La vente classique a un avantage simple : vous percevez la totalité du prix d'un coup. C'est la bonne option si vous avez un projet qui mobilise tout ce capital, ou si vous quittez définitivement le logement.
Sa limite : une fois le bien vendu et le logement quitté, il faut se reloger, et le capital placé ne génère pas toujours le revenu régulier dont on a besoin pour ses vieux jours. Vous transformez un patrimoine en argent, mais vous perdez l'usage du bien.
Le viager : rester chez soi et lisser le revenu
Le viager occupé répond à un autre besoin : compléter ses revenus tout en restant chez soi. Vous recevez un bouquet à la signature, puis une rente régulière, le plus souvent à vie, revalorisée chaque année.
À 70 ans, l'âge joue en votre faveur sur deux plans : la rente est plus élevée qu'à un âge plus avancé d'occupation attendue plus longue, et la fiscalité de la rente est plus douce (voir notre article dédié).
Le critère qui change tout : votre objectif
- Besoin d'un gros capital pour un projet précis, et prêt à quitter le bien : la vente classique se justifie.

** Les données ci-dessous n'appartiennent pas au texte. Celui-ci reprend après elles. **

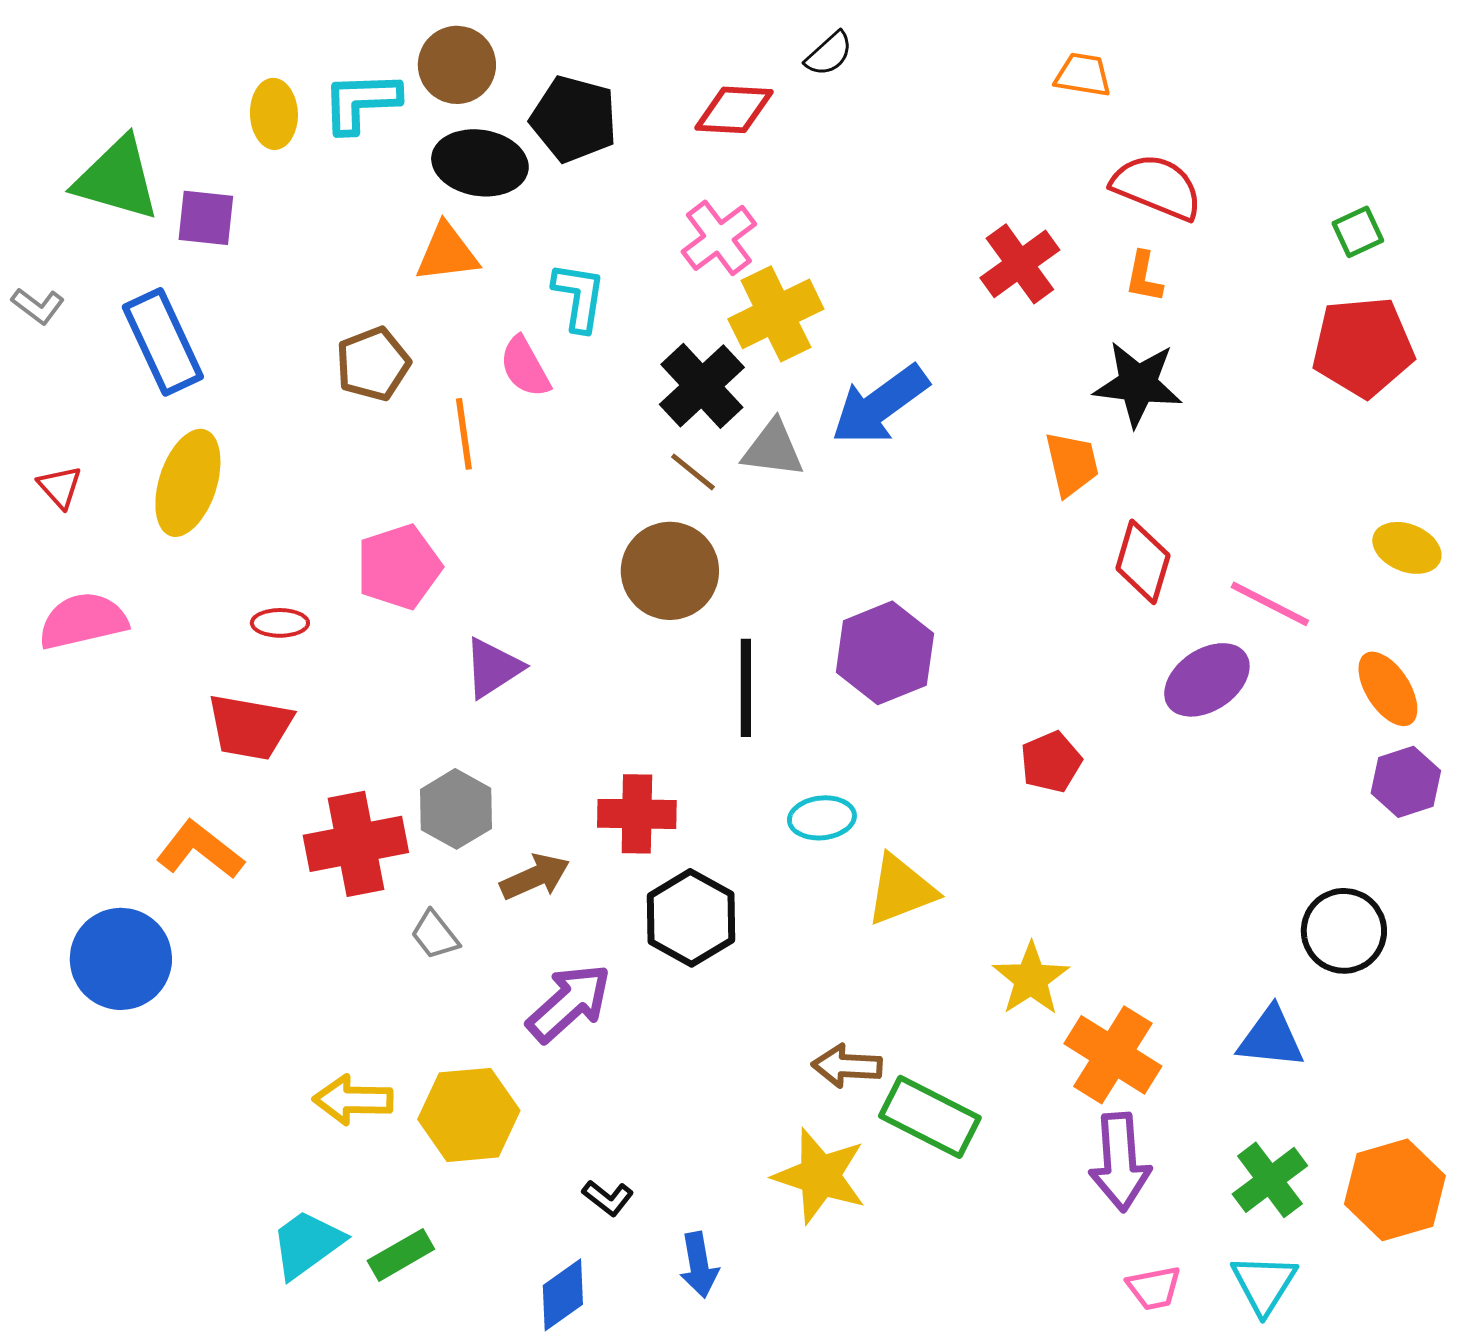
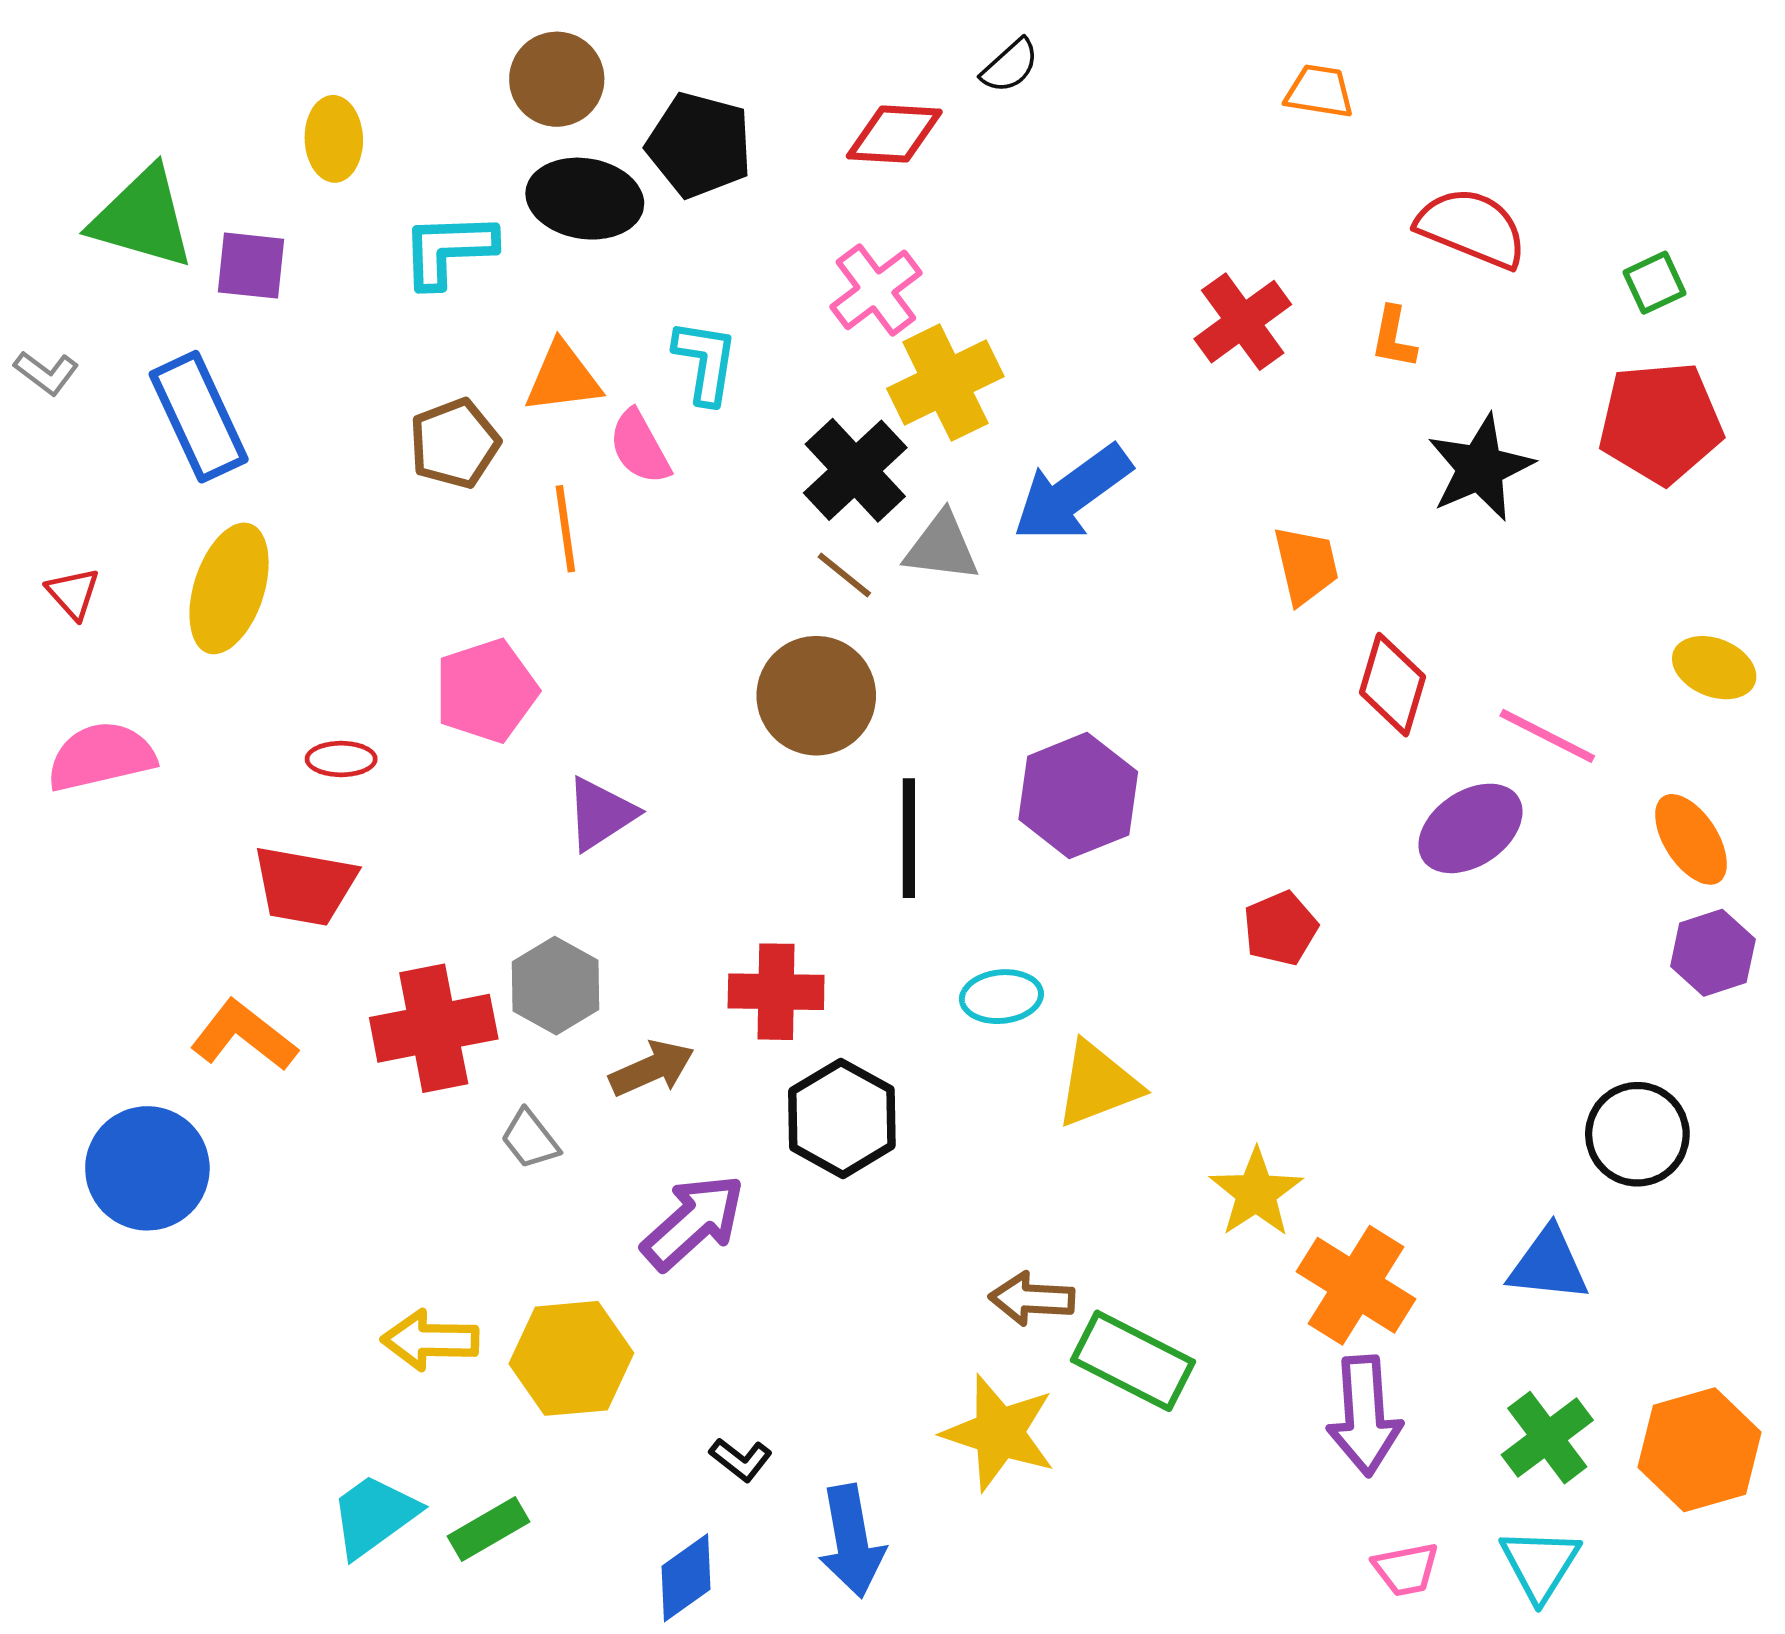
cyan L-shape: (361, 102) -> (448, 250), moved
red semicircle: (1157, 187) -> (1472, 228), moved
orange triangle: (447, 253) -> (563, 378), moved
black star: (1138, 384) -> (1480, 468), moved, turned -30
blue arrow: (699, 1265) -> (852, 1541), size x1.4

- Envie de rester chez soi et de sécuriser un revenu mensuel durable : le viager occupé est souvent plus adapté.
- Priorité à la transmission : les deux options s'étudient, mais le viager peut s'intégrer finement à une stratégie successorale.
Et la vente à terme ?
Entre les deux, la vente à terme offre une voie intermédiaire : un prix fixe payé en mensualités sur une durée définie, sans aléa viager. Elle convient à ceux qui veulent un revenu régulier sur une période bornée plutôt qu'une rente à vie.